(WORK INSTRUCTION)
Each line below from the one containing "When to Consider Supplements" through the one containing "Trudeau’s carefully crafted" should be output exactly as it stands, and no other line should appear.

(THE INPUT)
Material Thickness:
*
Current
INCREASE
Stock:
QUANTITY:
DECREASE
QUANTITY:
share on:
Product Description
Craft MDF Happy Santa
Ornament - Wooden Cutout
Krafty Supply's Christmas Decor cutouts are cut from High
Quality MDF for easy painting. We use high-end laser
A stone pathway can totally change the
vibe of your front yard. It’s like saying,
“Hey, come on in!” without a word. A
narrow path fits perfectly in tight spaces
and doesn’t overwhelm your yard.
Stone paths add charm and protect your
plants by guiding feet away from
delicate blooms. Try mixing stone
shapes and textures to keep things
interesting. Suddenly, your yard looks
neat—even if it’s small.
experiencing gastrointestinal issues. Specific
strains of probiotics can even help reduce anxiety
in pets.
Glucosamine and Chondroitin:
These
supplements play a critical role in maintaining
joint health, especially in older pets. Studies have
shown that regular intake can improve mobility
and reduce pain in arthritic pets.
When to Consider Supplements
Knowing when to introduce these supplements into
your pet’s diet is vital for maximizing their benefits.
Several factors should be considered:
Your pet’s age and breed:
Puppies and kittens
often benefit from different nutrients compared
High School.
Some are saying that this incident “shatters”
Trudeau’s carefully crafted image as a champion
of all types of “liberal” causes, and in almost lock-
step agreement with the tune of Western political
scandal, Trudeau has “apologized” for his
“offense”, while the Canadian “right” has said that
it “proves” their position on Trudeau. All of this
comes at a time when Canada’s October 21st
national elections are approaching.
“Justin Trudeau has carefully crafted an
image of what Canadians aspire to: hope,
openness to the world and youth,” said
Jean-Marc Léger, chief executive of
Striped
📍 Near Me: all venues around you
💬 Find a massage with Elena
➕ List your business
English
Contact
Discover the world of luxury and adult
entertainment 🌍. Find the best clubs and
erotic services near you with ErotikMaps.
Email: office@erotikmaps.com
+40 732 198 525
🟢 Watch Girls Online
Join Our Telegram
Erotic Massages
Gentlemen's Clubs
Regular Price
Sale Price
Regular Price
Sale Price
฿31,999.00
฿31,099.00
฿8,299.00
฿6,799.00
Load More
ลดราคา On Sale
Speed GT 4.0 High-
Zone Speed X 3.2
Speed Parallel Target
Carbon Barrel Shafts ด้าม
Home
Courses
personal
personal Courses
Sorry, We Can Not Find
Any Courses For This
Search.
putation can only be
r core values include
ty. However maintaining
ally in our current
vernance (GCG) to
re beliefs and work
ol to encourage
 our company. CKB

(RESULT)
When to Consider Supplements
Knowing when to introduce these supplements into
your pet’s diet is vital for maximizing their benefits.
Several factors should be considered:
Your pet’s age and breed:
Puppies and kittens
often benefit from different nutrients compared
High School.
Some are saying that this incident “shatters”
Trudeau’s carefully crafted image as a champion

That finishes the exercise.